Differences from last webrev are:

* The name of the new JVM variant
* Removed an unused AC_SUBST

Webrev: http://cr.openjdk.java.net/~erikj/8202384/webrev.07/index.html
Looks good to me. But what about the change in GensrcJfr.gmk? (I might have asked about this before...)

It's a leftover but still needed IMO. This patch initially contained the fix for separating output dirs for the jfr java gensrc tool. That fix was then applied separately, but as I see it incompletely. If we compile the tool in the GensrcX.gmk file, then we must also filter the classes being compiled so we don't recompile every tool in every GensrcX.gmk file. Right now, there are no other tools in that src root, but there may well be in the future, especially if we start moving all build tools into a common dir.

/Erik
/Magnus

/Erik


On 2018-06-11 23:29, Magnus Ihse Bursie wrote:


On 2018-06-11 22:42, Erik Joelsson wrote:
Hello,

Based on the discussion here, I have reverted back to something more similar to webrev.02, but with a few changes. Mainly fixing a bug that caused JVM_FEATURES_hardened to not actually be the same as for server (if you have custom additions in configure). I also added a check so that configure fails if you try to enable either variant hardened or feature no-speculative-cti and the flags aren't available.

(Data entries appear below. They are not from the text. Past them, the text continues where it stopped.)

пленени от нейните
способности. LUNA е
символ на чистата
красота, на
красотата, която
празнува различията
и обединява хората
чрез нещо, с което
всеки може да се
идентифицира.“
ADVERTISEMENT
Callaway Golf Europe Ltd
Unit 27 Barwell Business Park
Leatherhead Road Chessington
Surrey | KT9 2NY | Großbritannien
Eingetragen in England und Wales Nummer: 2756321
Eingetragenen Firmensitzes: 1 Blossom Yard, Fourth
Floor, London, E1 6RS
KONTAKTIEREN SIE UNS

Webrev: http://cr.openjdk.java.net/~erikj/8202384/webrev.05/index.html
 Looks good to me. Thanks for all the effort!

/Magnus


/Erik

On 2018-06-11 00:10, Magnus Ihse Bursie wrote:
On 2018-06-08 23:50, Erik Joelsson wrote:
On 2018-06-07 17:30, David Holmes wrote:
On 8/06/2018 6:11 AM, Erik Joelsson wrote:
I just don't think the extra work is warranted or should be prioritized at this point. I also cannot think of a combination of options required for what you are suggesting that wouldn't be confusing to the user. If someone truly feels like these flags are forced on them and can't live with them, we or preferably that person can fix it then. I don't think that's dictatorship. OpenJDK is still open source and anyone can contribute.

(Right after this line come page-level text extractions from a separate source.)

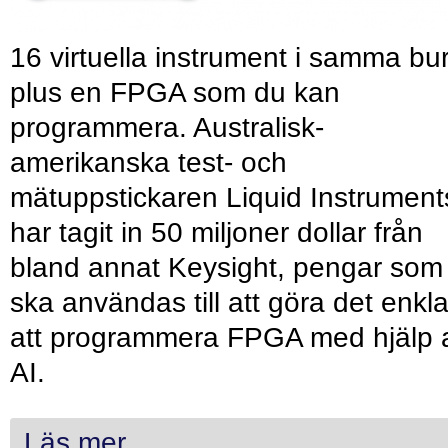
16 virtuella instrument i samma bu
plus en FPGA som du kan
programmera. Australisk-
amerikanska test- och
mätuppstickaren Liquid Instrument
har tagit in 50 miljoner dollar från
bland annat Keysight, pengar som
ska användas till att göra det enkl
att programmera FPGA med hjälp 
AI.
Läs mer...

I don't see why --enable-hardened-jdk and --enable-hardened-hotspot to add to the right flags would be either complicated or confusing.

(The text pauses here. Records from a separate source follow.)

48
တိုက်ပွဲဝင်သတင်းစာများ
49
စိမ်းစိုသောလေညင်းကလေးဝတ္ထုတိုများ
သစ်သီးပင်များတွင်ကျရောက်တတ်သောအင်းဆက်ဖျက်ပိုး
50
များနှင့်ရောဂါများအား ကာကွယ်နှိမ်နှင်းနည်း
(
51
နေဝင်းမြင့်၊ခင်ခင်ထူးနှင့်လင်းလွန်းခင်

For me the confusion surrounds the difference between --enable-hardened-hotspot and --with-jvm-variants=server, hardened and making the user understand it. But sure, it is doable. Here is a new webrev with those two options as I interpret them. Here is the help text:

 --enable-hardened-jdk   enable hardenening compiler flags for all jdk                           libraries (except the JVM), typically disabling
                          speculative cti. [disabled]
 --enable-hardened-hotspot
                          enable hardenening compiler flags for hotspot (all                           jvm variants), typically disabling speculative cti.                           To make hardening of hotspot a runtime choice,                           consider the "hardened" jvm variant instead of this
                          option. [disabled]

Note that this changes the default for jdk libraries to not enable hardening unless the user requests it.

Webrev: http://cr.openjdk.java.net/~erikj/8202384/webrev.04/

Hold it, hold it! I'm not sure how we ended up here, but I don't like it at all. :-(

I think Eriks initial patch is much better than this. Some arguments in random order to defend this position:

1) Why should we have a configure option to disable security relevant flags for the JDK, if there has been no measured negative effect? We don't do this for any other compiler flags, especially not security relevant ones!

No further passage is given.